As you experience scenes starting from earliest childhood, a metronome appears at the bottom of the screen and if you blink, you’re bounced forward in time, sometimes by a minute or two, sometimes many years. So you can hold a scene you’re enjoying, but not for long. A single blink eventually arrives whether you like it or not, and that moment is forever lost.

It’s a fascinating meditation on the impermanence of even the most blissful periods in our lives, which makes you part of its flow, often involuntarily, as unbidden blinks propel you away from childhood and through adulthood.

For any parent who’s watched a child grow up, it’s a haunting process that will not leave many dry eyes by the conclusion of its sub-two hour play time, even if the ending itself descends into schmaltz.

Score: 7/10

Dicey Dungeons

iOS & Android, £4.49 (Terry Cavanagh)

You’re a plucky warrior die attempting to outplay Lady Luck and what the game accurately describes as her ‘cruel whims’, by engaging in a series of pacy tactical card battles.

Dice rolls are important, but only inasmuch as they fuel your available special moves, which vary from transforming into a bear (who has strong attacks but isn’t so hot at trading with merchants) to setting fire to opponents’ dice, making them usable only at the expense of health.

Along with its jaunty sense of humour, the number of potential effects, some of which combine as you finalise each roll, makes for a tactically interesting game that offsets its random elements with a range of abilities you can deploy to mitigate unlucky rolls.

Score: 8/10

Into The Breach

iOS, included with Netflix subscription (Netflix)
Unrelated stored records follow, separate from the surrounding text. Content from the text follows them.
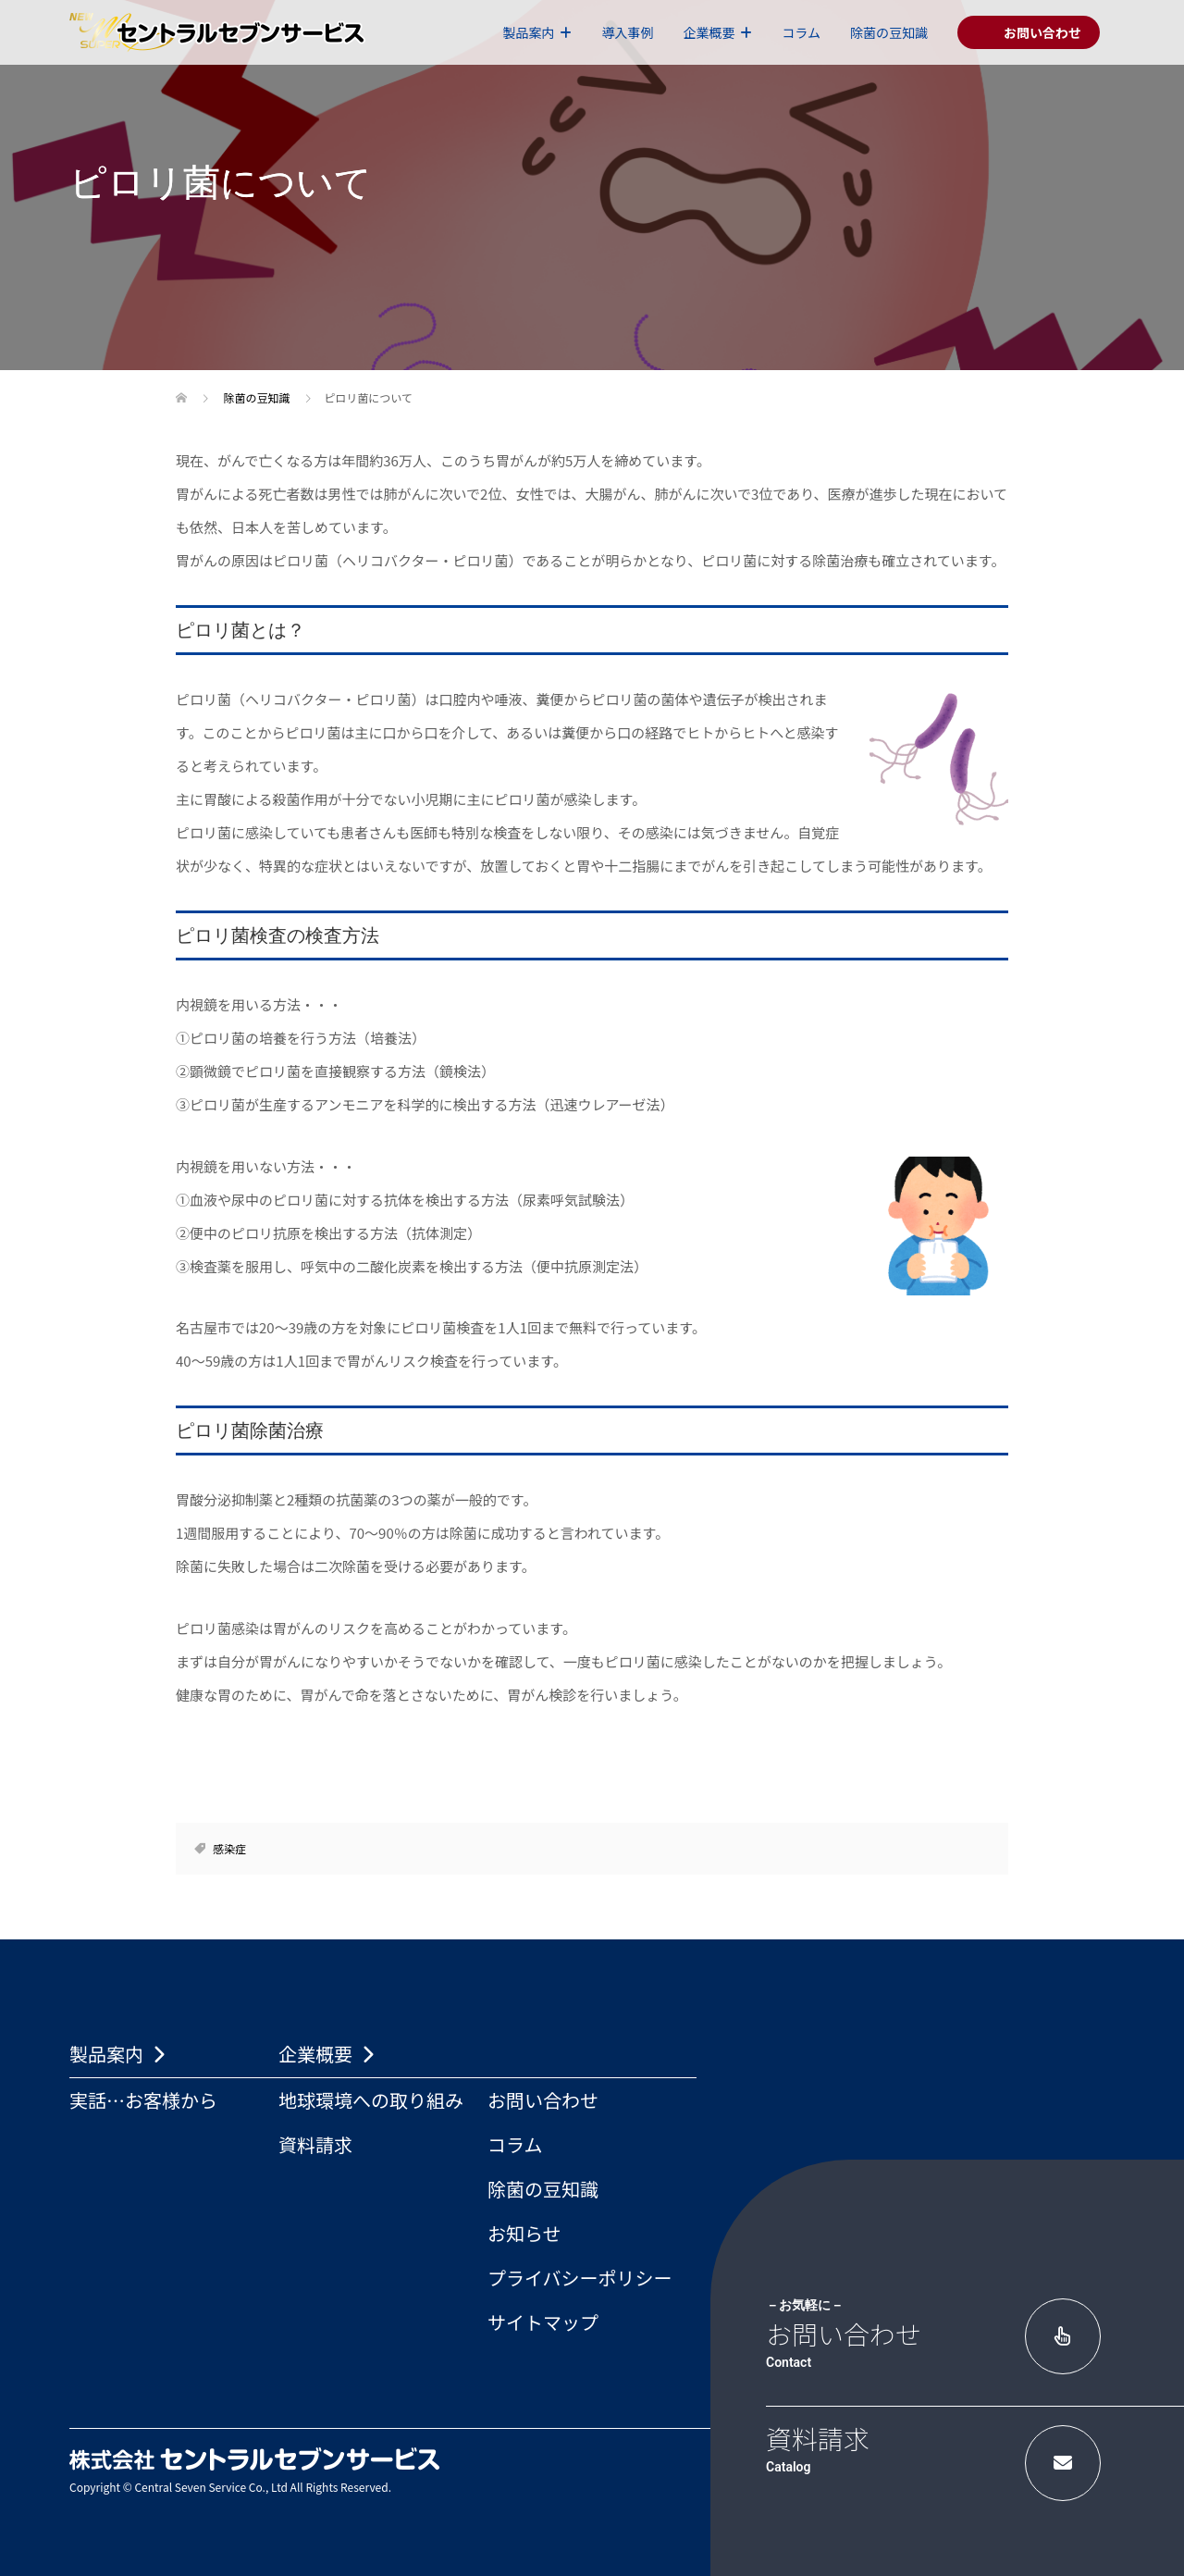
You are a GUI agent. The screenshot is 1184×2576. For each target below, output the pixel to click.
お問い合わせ (542, 2100)
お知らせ (524, 2233)
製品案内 (528, 32)
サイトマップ (542, 2322)
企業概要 (708, 32)
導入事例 (627, 32)
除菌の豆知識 (889, 32)
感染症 (229, 1848)
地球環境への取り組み (370, 2100)
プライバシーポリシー (579, 2277)
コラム (801, 32)
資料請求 (315, 2144)
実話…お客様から (143, 2100)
The excitement is palpable. From the developer of the legendary FTL, one of the finest strategy games ever made comes to iPad and, just like FTL, this feels like the definitive version of the game.

As usual you’ll be defending Earth from invaders using a team of three battle mechs. Both friendly and enemy units have simple but strict rules about how they move and attack. Like chess, the interaction of those moves creates a staggering level of tactical complexity.
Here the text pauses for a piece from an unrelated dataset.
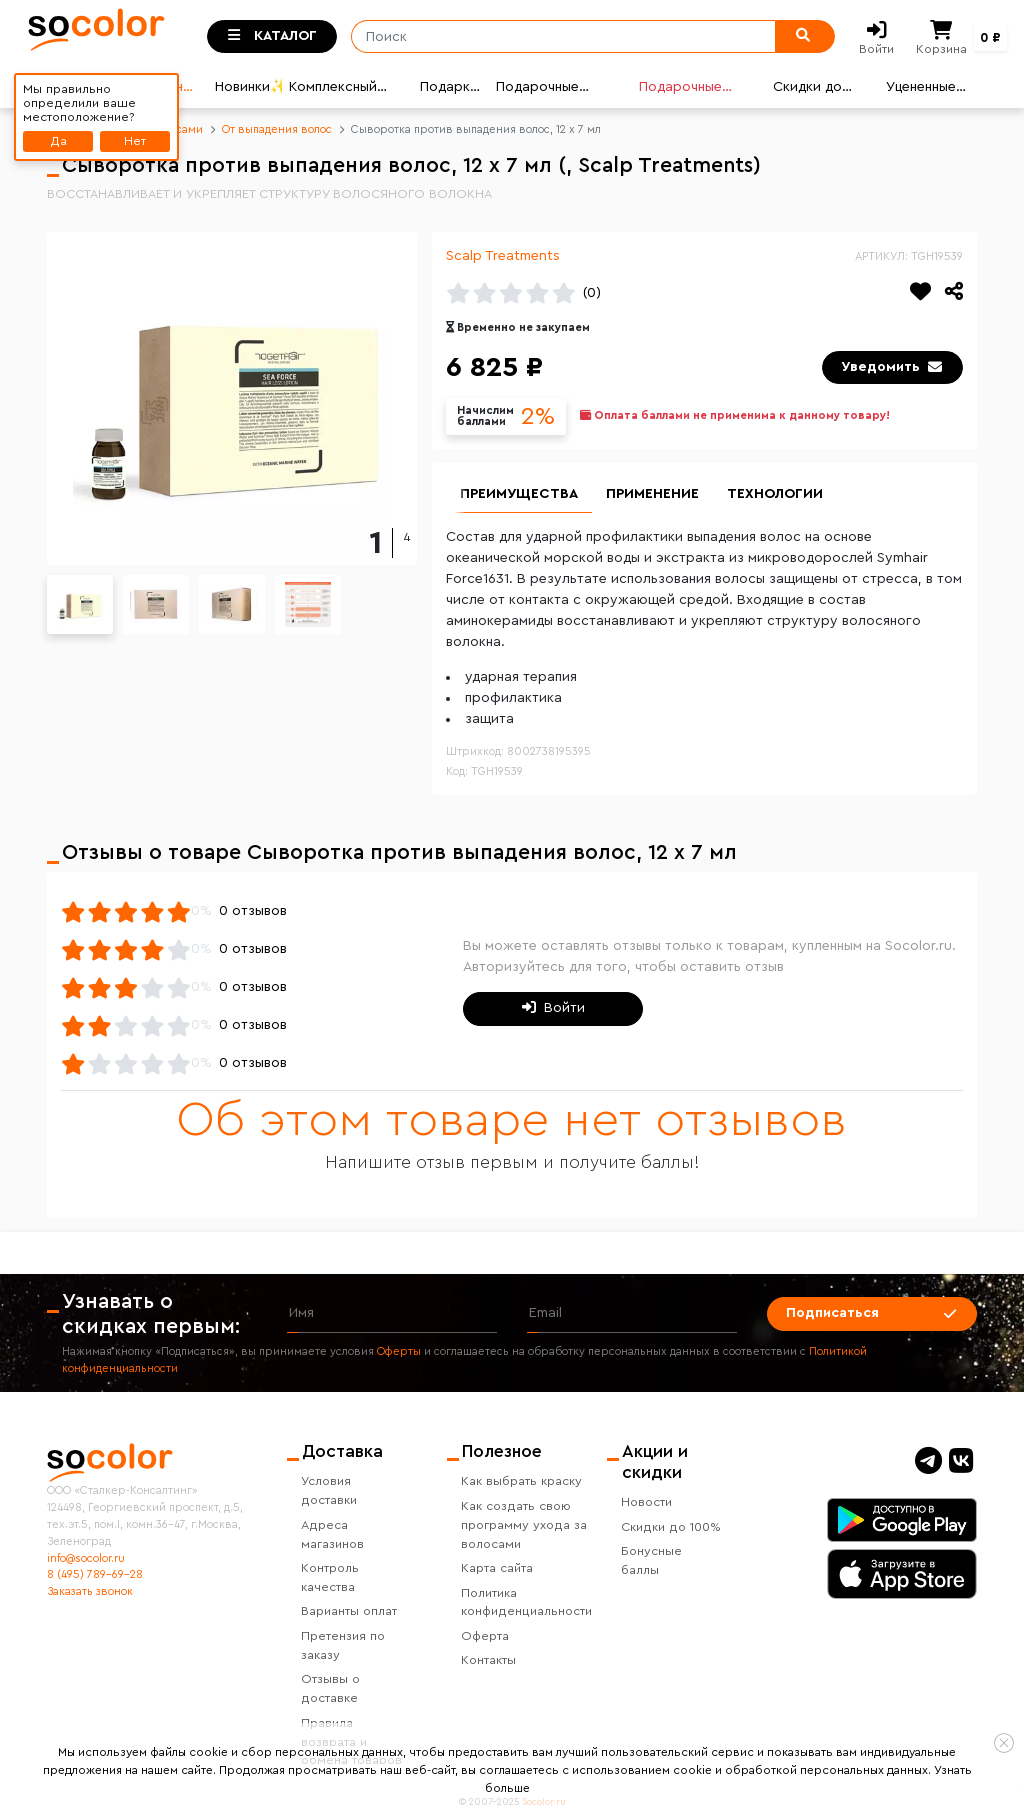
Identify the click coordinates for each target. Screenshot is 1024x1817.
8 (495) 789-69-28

It’s a roguelike, although completing each of its island-based levels unlocks the ability to start from that island in future runs, and this iteration of the game comes with a slew of fresh content including new pilots, mech teams, weapons and enemies. It’s the best version of Into the Breach and for Netflix subscribers a fabulous gift that’s arrived with surprisingly little fanfare.

Score: 10/10

Card Crawl Adventure

iOS & Android, Free (Arnold Rauers)

From the developer of the wonderful Card Thief and Maze Machina, comes a new layered, tactical card game for one.
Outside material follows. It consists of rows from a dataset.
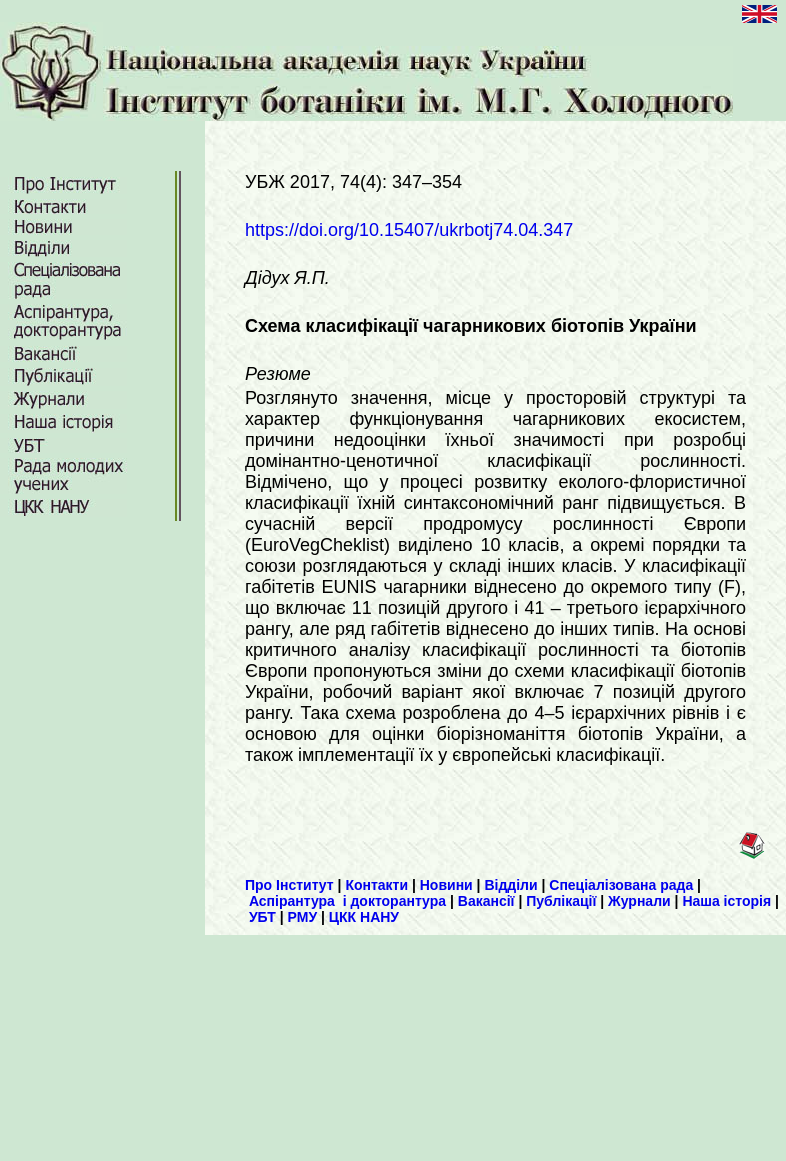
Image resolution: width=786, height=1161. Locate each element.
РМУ (303, 917)
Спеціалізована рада (621, 885)
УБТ (262, 917)
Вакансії (486, 901)
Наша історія (726, 901)
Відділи (510, 885)
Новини (446, 885)
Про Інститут (289, 885)
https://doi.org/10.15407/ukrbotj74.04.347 (409, 230)
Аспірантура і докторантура (347, 901)
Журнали (639, 901)
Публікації (561, 901)
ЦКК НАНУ (364, 917)
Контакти (376, 885)
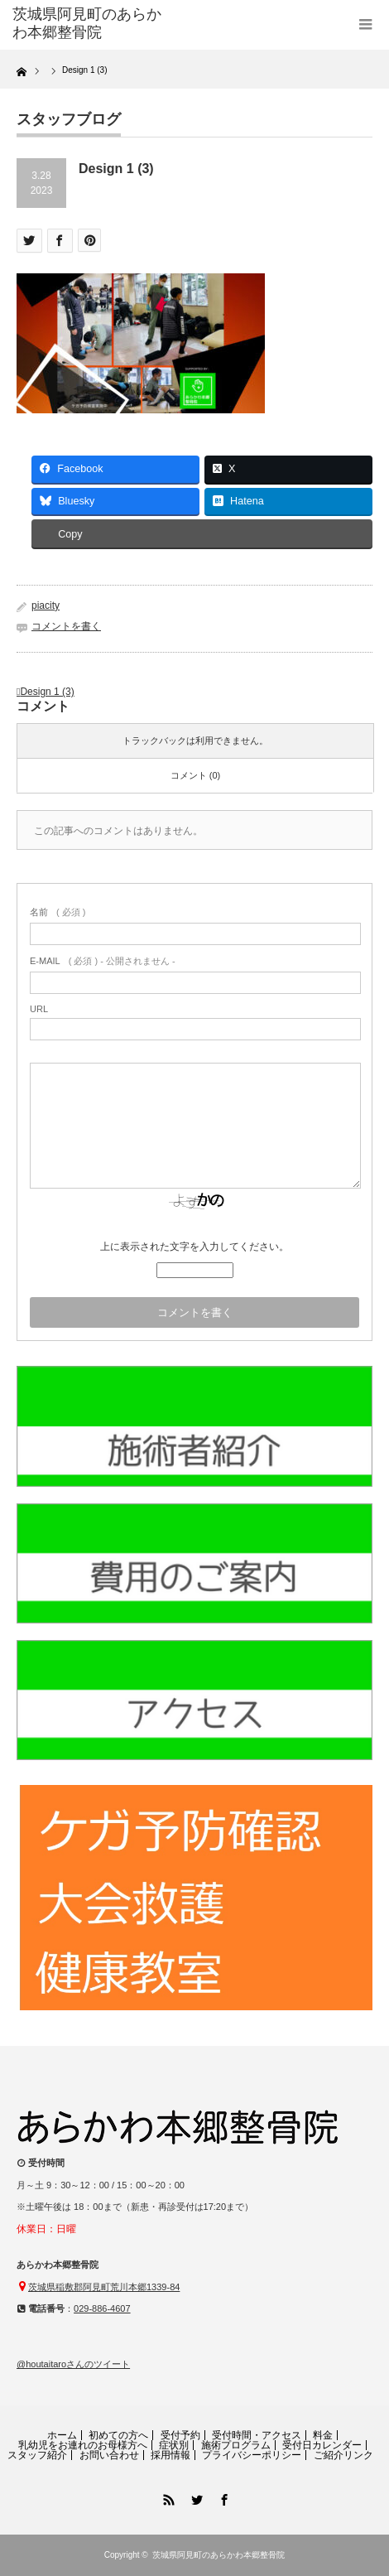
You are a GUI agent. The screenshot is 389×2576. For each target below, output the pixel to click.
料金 (323, 2435)
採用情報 (170, 2455)
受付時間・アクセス (256, 2435)
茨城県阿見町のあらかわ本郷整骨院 (218, 2554)
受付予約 (180, 2435)
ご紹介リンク (343, 2455)
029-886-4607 (102, 2308)
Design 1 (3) (47, 691)
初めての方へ (118, 2435)
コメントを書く (66, 626)
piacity (45, 605)
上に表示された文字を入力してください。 (194, 1246)
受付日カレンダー (322, 2445)
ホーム (62, 2435)
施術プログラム (236, 2445)
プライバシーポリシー (251, 2455)
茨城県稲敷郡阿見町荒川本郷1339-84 (104, 2287)
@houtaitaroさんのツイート (73, 2364)
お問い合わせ (109, 2455)
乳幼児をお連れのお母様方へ (82, 2445)
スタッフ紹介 (37, 2455)
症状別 (174, 2445)
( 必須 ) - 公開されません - (102, 961)
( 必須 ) (57, 912)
As in his previous releases, you need to chain cards together on a 3×3 grid. Each card you tap uses strength, and when you run out of that, cards deplete health instead. Run out of that and it’s game over.

Its roguelike structure and the interplay of the effects of its different cards make for a robust and thought-provoking long term challenge.

Score: 8/10

Octopath Traveler: Champions Of The Continent

iOS & Android, Free (Square Enix)

Octopath Traveler’s take on 16-bit-style Japanese role-players has been piquing nostalgia for years, but until now the mobile version has only been available in Japan.

Its voice acting is still in Japanese, but now subtitled, and while Champions Of The Continent features the same gacha leanings many have learned to despise, it’s far from the exploitative mess some revered franchises become when they make the hop to mobile.

Graphically, and in terms of its combat, this remains remarkably faithful to its older sibling and while there are inducements to spend frankly ludicrous amounts of cash, playing for free is perfectly viable.

Score: 7/10

Descenders

iOS & Android, £8.99 (Noodlecake)

Descenders, the mountain biking roguelike, has been re-tooled for mobile and arrives complete in every way. As on console you’ll be exploring its open world via a series of hub points.

Setting off from each one you’ll find procedurally generated courses that are incredibly varied, so you’re never quite sure what kind of challenge you’re going to face next in your quest to earn reputation, which also unlocks new kit for your rider.

The touchscreen controls just about work but connect a controller and this is the full console experience on a small screen.